[Extracted page text data]

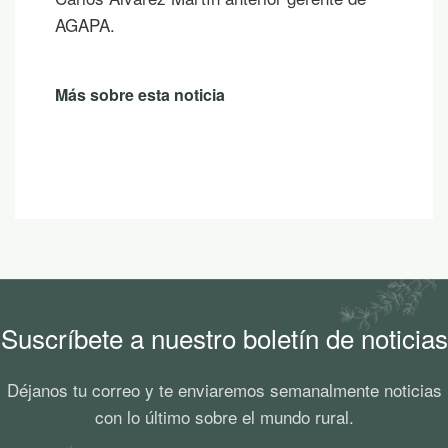
AGAPA.
Más sobre esta noticia
Suscríbete a nuestro boletín de noticias
Déjanos tu correo y te enviaremos semanalmente noticias
con lo último sobre el mundo rural.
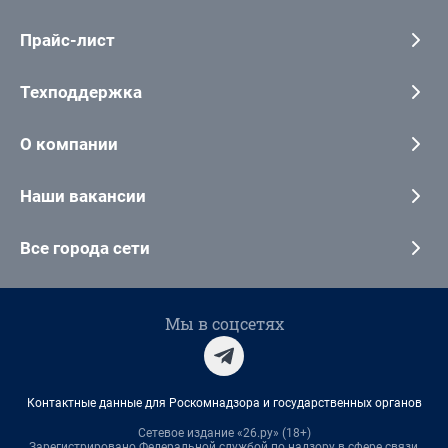
Прайс-лист
Техподдержка
О компании
Наши вакансии
Все города сети
Мы в соцсетях
Контактные данные для Роскомнадзора и государственных органов
Сетевое издание «26.ру» (18+)
Зарегистрировано Федеральной службой по надзору в сфере связи,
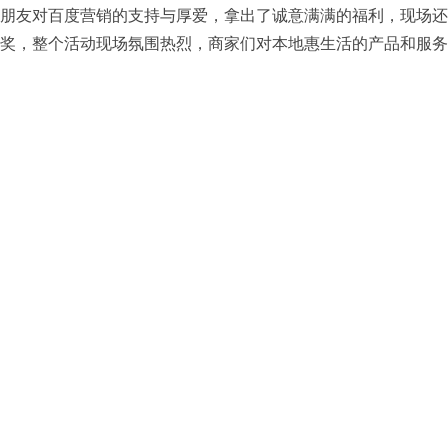
朋友对百度营销的支持与厚爱，拿出了诚意满满的福利，现场还
奖，整个活动现场氛围热烈，商家们对本地惠生活的产品和服务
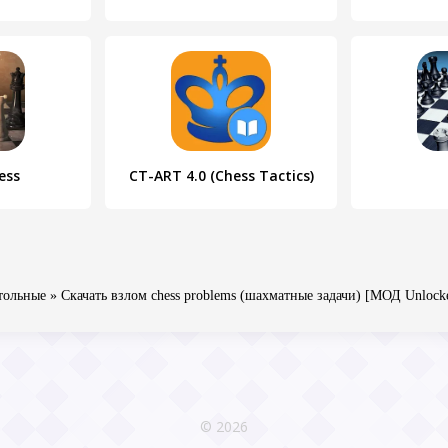
ess
CT-ART 4.0 (Chess Tactics)
тольные
» Скачать взлом chess problems (шахматные задачи) [МОД Unlock
© 2026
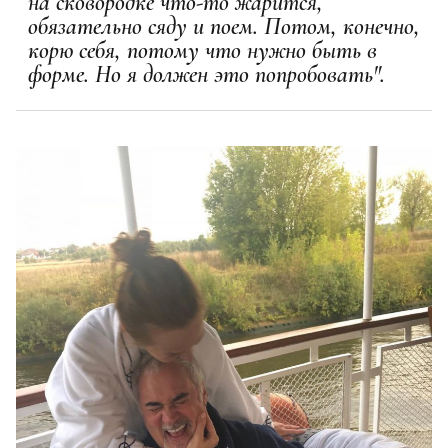
на сковородке что-то жарится,
обязательно сяду и поем. Потом, конечно,
корю себя, потому что нужно быть в
форме. Но я должен это попробовать".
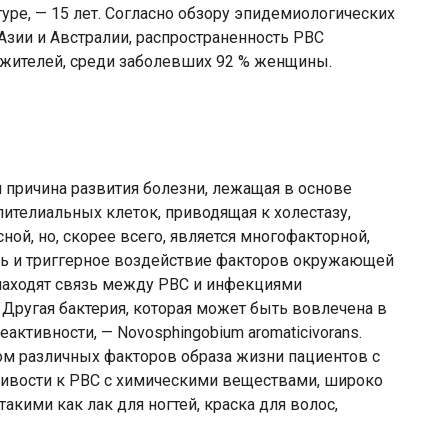
туре, — 15 лет. Согласно обзору эпидемиологических
Азии и Австралии, распространенность РВС
яч жителей, среди заболевших 92 % женщины.
я причина развития болезни, лежащая в основе
телиальных клеток, приводящая к холестазу,
ной, но, скорее всего, является многофакторной,
ь и триггерное воздействие факторов окружающей
находят связь между РВС и инфекциями
Другая бактерия, которая может быть вовлечена в
ктивности, — Novosphingobium aromaticivorans.
ом различных факторов образа жизни пациентов с
ивости к РВС с химическими веществами, широко
кими как лак для ногтей, краска для волос,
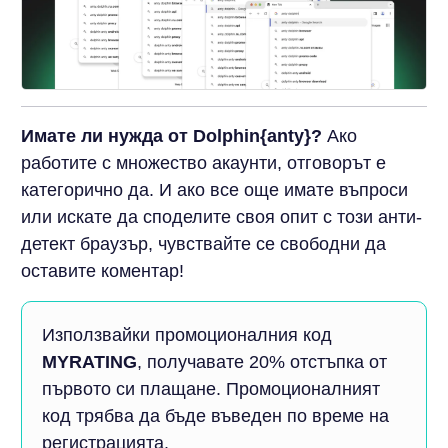
Имате ли нужда от Dolphin{anty}?
Ако
работите с множество акаунти, отговорът е
категорично да. И ако все още имате въпроси
или искате да споделите своя опит с този анти-
детект браузър, чувствайте се свободни да
оставите коментар!
Използвайки промоционалния код
MYRATING
, получавате 20% отстъпка от
първото си плащане. Промоционалният
код трябва да бъде въведен по време на
регистрацията.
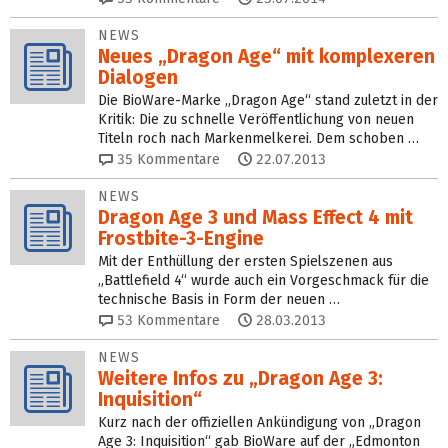
NEWS
Neues „Dragon Age“ mit komplexeren
Dialogen
Die BioWare-Marke „Dragon Age“ stand zuletzt in der
Kritik: Die zu schnelle Veröffentlichung von neuen
Titeln roch nach Markenmelkerei. Dem schoben …
35
Kommentare
22.07.2013
NEWS
Dragon Age 3 und Mass Effect 4 mit
Frostbite-3-Engine
Mit der Enthüllung der ersten Spielszenen aus
„Battlefield 4“ wurde auch ein Vorgeschmack für die
technische Basis in Form der neuen …
53
Kommentare
28.03.2013
NEWS
Weitere Infos zu „Dragon Age 3:
Inquisition“
Kurz nach der offiziellen Ankündigung von „Dragon
Age 3: Inquisition“ gab BioWare auf der „Edmonton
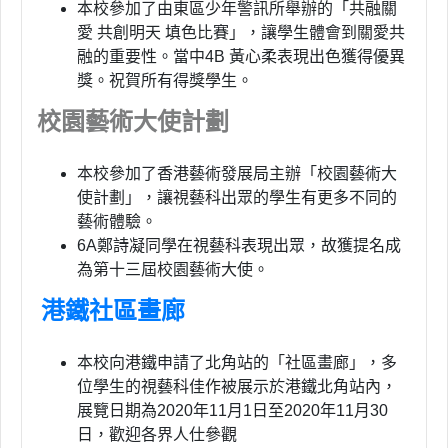
本校參加了由東區少年警訊所舉辦的「共融關
愛 共創明天 填色比賽」，讓學生體會到關愛共
融的重要性。當中4B 黃心柔表現出色獲得優異
獎。祝賀所有得獎學生。
校園藝術大使計劃
本校參加了香港藝術發展局主辦「校園藝術大
使計劃」，讓視藝科出眾的學生有更多不同的
藝術體驗。
6A鄭詩凝同學在視藝科表現出眾，故獲提名成
為第十三屆校園藝術大使。
港鐵社區畫廊
本校向港鐵申請了北角站的「社區畫廊」，多
位學生的視藝科佳作被展示於港鐵北角站內，
展覽日期為2020年11月1日至2020年11月30
日，歡迎各界人仕參觀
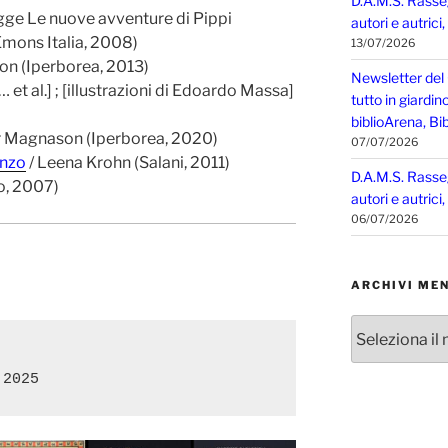
D.A.M.S. Rasse
gge Le nuove avventure di Pippi
autori e autrici
Emons Italia, 2008)
13/07/2026
on (Iperborea, 2013)
Newsletter del
 et al.] ; [illustrazioni di Edoardo Massa]
tutto in giardin
biblioArena, Bib
r Magnason (Iperborea, 2020)
07/07/2026
anzo
/ Leena Krohn (Salani, 2011)
D.A.M.S. Rasse
/o, 2007)
autori e autrici
06/07/2026
ARCHIVI MEN
Archivi
mensili

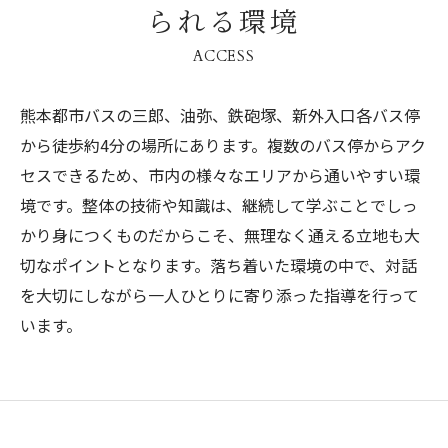
られる環境
ACCESS
熊本都市バスの三郎、油弥、鉄砲塚、新外入口各バス停
から徒歩約4分の場所にあります。複数のバス停からアク
セスできるため、市内の様々なエリアから通いやすい環
境です。整体の技術や知識は、継続して学ぶことでしっ
かり身につくものだからこそ、無理なく通える立地も大
切なポイントとなります。落ち着いた環境の中で、対話
を大切にしながら一人ひとりに寄り添った指導を行って
います。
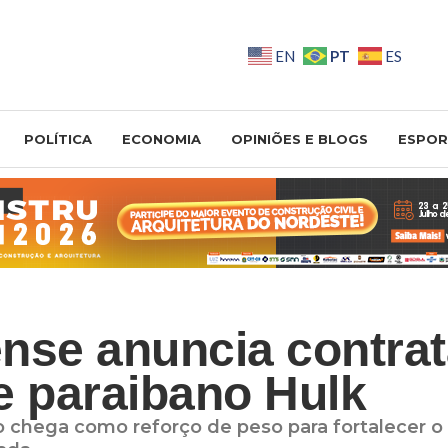
PT
EN
ES
POLÍTICA
ECONOMIA
OPINIÕES E BLOGS
ESPOR
nse anuncia contra
e paraibano Hulk
 chega como reforço de peso para fortalecer o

__ASSIGNMENT__: If a line in the entries above has the word "noticias", copy it.

__EXPECTED ANSWER__:
Suscríbete a nuestro boletín de noticias
Déjanos tu correo y te enviaremos semanalmente noticias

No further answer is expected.